— PROBLEM REQUIREMENTS —
Retype the line with "Банкет генералов. Последствия взрыва в Москве" exactly. Then retype every line after it through the end of the entries below, and nothing more, leaving out pictures.

:::

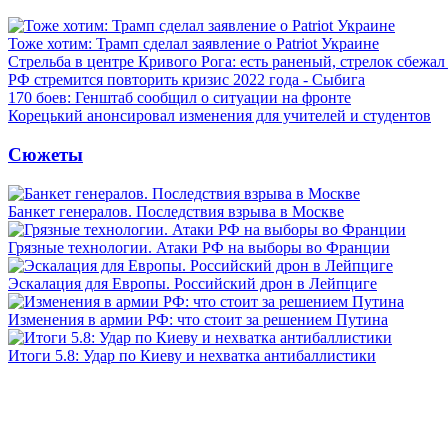
Тоже хотим: Трамп сделал заявление о Patriot Украине
Стрельба в центре Кривого Рога: есть раненый, стрелок сбежа
РФ стремится повторить кризис 2022 года - Сыбига
170 боев: Генштаб сообщил о ситуации на фронте
Корецький анонсировал изменения для учителей и студентов
Сюжеты
Банкет генералов. Последствия взрыва в Москве
Грязные технологии. Атаки РФ на выборы во Франции
Эскалация для Европы. Российский дрон в Лейпциге
Изменения в армии РФ: что стоит за решением Путина
Итоги 5.8: Удар по Киеву и нехватка антибаллистики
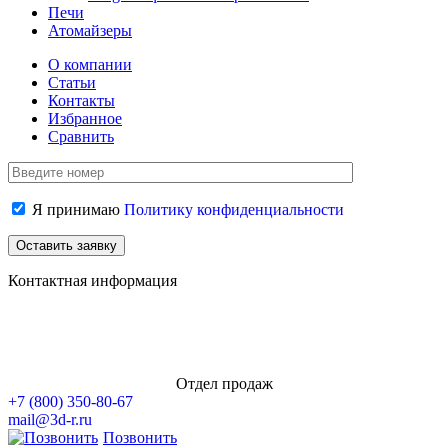
Печи
Атомайзеры
О компании
Статьи
Контакты
Избранное
Сравнить
Я принимаю
Политику конфиденциальности
Контактная информация
Отдел продаж
+7 (800)
350-80-67
mail@3d-r.ru
Позвонить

:::

— SOLUTION FOR THIS EXERCISE —
Банкет генералов. Последствия взрыва в Москве
Грязные технологии. Атаки РФ на выборы во Франции
Эскалация для Европы. Российский дрон в Лейпциге
Изменения в армии РФ: что стоит за решением Путина
Итоги 5.8: Удар по Киеву и нехватка антибаллистики
Печи
Атомайзеры
О компании
Статьи
Контакты
Избранное
Сравнить
Я принимаю
Политику конфиденциальности
Контактная информация
Отдел продаж
+7 (800)
350-80-67
mail@3d-r.ru
Позвонить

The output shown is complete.